The appeal to the jury in the superior court in the Small case was by the property owner. In that case, there had been no payment or tender by the condemnor at the time of the trial in the superior court. It is there held as follows (p. 357): “This question depends upon what time the taking is complete so as to authorize the railroad company to take possession of the land. Under the clause of the Constitution above quoted, [Code, Ann., § 2-301, supra] the land owner must first be paid, before the railroad company is entitled to take his property and go into possession of it.” Since no payment or tender in that case had been made at the time of the trial and since under the Constitution there, can be no taking until after payment or tender, the value of the property at the time of the trial was held to be the proper measure of recovery for the property owner. In Gate City Terminal Co. v. Thrower, 136 Ga. 456, supra, the condemnor tendered the amount found by the assessors to be, the value of the condemned property and the owner appealed.

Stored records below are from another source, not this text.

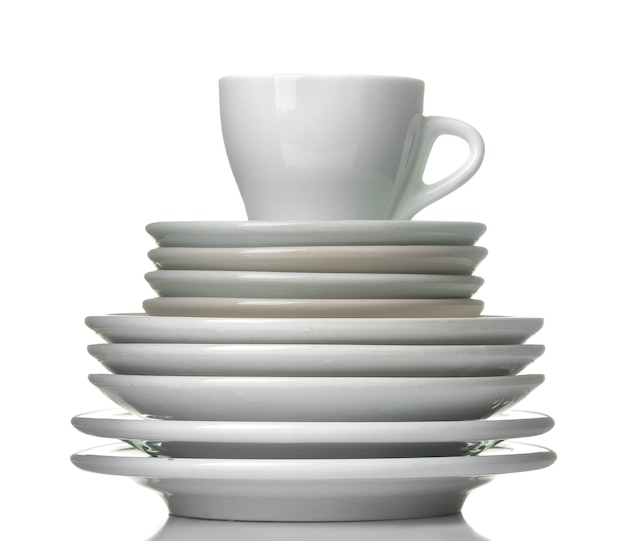 Locate an element on the screen. This screenshot has height=541, width=626. ceramic dishes is located at coordinates (329, 463), (325, 435), (326, 382), (329, 351), (325, 328), (317, 308), (329, 291), (327, 267), (326, 236), (337, 169). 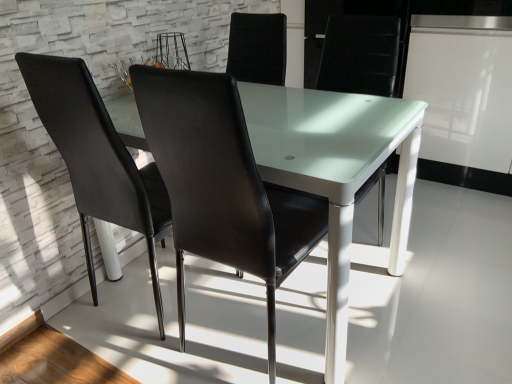 Question: Should I look upward or downward to see transparent glass table at center?

Choices:
 (A) up
 (B) down

Answer: (B)

Question: Is black leather chair at center, which appears as the 1th chair when viewed from the right, bigger than black leather chair at left, positioned as the first chair in left-to-right order?

Choices:
 (A) no
 (B) yes

Answer: (B)

Question: Is black leather chair at left, positioned as the first chair in left-to-right order, surrounded by black leather chair at center, acting as the 2th chair starting from the left?

Choices:
 (A) yes
 (B) no

Answer: (B)

Question: Does black leather chair at center, acting as the 2th chair starting from the left, come in front of black leather chair at left, placed as the second chair when sorted from right to left?

Choices:
 (A) yes
 (B) no

Answer: (A)

Question: Does black leather chair at center, which appears as the 1th chair when viewed from the right, turn towards black leather chair at left, positioned as the first chair in left-to-right order?

Choices:
 (A) yes
 (B) no

Answer: (B)

Question: Considering the relative sizes of black leather chair at center, which appears as the 1th chair when viewed from the right, and black leather chair at left, positioned as the first chair in left-to-right order, in the image provided, is black leather chair at center, which appears as the 1th chair when viewed from the right, wider than black leather chair at left, positioned as the first chair in left-to-right order,?

Choices:
 (A) yes
 (B) no

Answer: (A)

Question: Is black leather chair at center, acting as the 2th chair starting from the left, in contact with black leather chair at left, positioned as the first chair in left-to-right order?

Choices:
 (A) no
 (B) yes

Answer: (A)

Question: Is black leather chair at left, placed as the second chair when sorted from right to left, bigger than transparent glass table at center?

Choices:
 (A) yes
 (B) no

Answer: (B)

Question: Are black leather chair at left, positioned as the first chair in left-to-right order, and transparent glass table at center beside each other?

Choices:
 (A) yes
 (B) no

Answer: (B)

Question: Is black leather chair at left, placed as the second chair when sorted from right to left, facing away from transparent glass table at center?

Choices:
 (A) yes
 (B) no

Answer: (A)

Question: Can you confirm if black leather chair at left, positioned as the first chair in left-to-right order, is positioned to the right of transparent glass table at center?

Choices:
 (A) yes
 (B) no

Answer: (B)

Question: Is black leather chair at left, placed as the second chair when sorted from right to left, shorter than transparent glass table at center?

Choices:
 (A) yes
 (B) no

Answer: (B)

Question: Does black leather chair at center, which appears as the 1th chair when viewed from the right, come in front of transparent glass table at center?

Choices:
 (A) no
 (B) yes

Answer: (B) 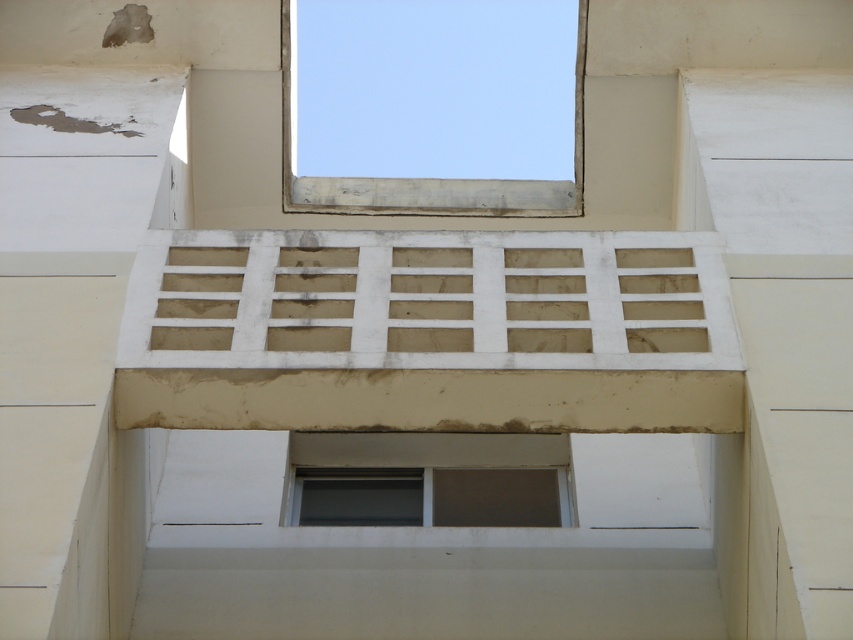 Who is positioned more to the right, clear glass window at upper center or matte gray window at center?

clear glass window at upper center

Does clear glass window at upper center have a smaller size compared to matte gray window at center?

Actually, clear glass window at upper center might be larger than matte gray window at center.

Who is more forward, (x=511, y=179) or (x=381, y=464)?

Point (x=381, y=464) is in front.

Where is `clear glass window at upper center`? This screenshot has height=640, width=853. clear glass window at upper center is located at coordinates (433, 106). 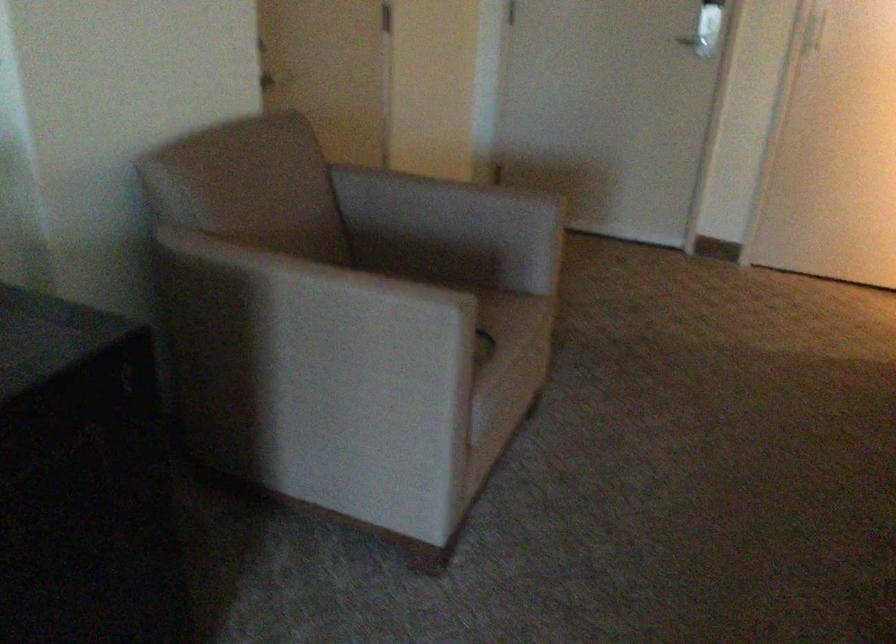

It was there held in substance that the right to take the property by the condemnor having become complete upon its tender of the amount found to be its value by the assessors, the value of the property at the time of the tender was the proper measure of recovery for the owner. In neither of these cases and in no other case decided by the Supreme Court or this court has the question been made and determined as to just when payment or tender may be required of the condemnor before the proceedings to take may continue, under *626a proper construction of the constitutional provision in question. The Woodside ease, although by divided bench, decides this question for the first time in this State. It is, therefore, not only binding on this court, 'but in our opinion is a sound construction of the constitutional provision in question designed to guarantee a substantial right to the sovereign citizens of this State in the ownership and enjoyment of their private property.

The trial court did not err in dismissing the appeal of the condemnor on the ground that it had not complied with the Constitutional condition precedent to appeal by first paying or tendering the amount of the award.

Judgment affirmed.

Gardner, P. J., Carlisle, Quillian and Nichols, JJ., concur. Felton, C. J., dissents.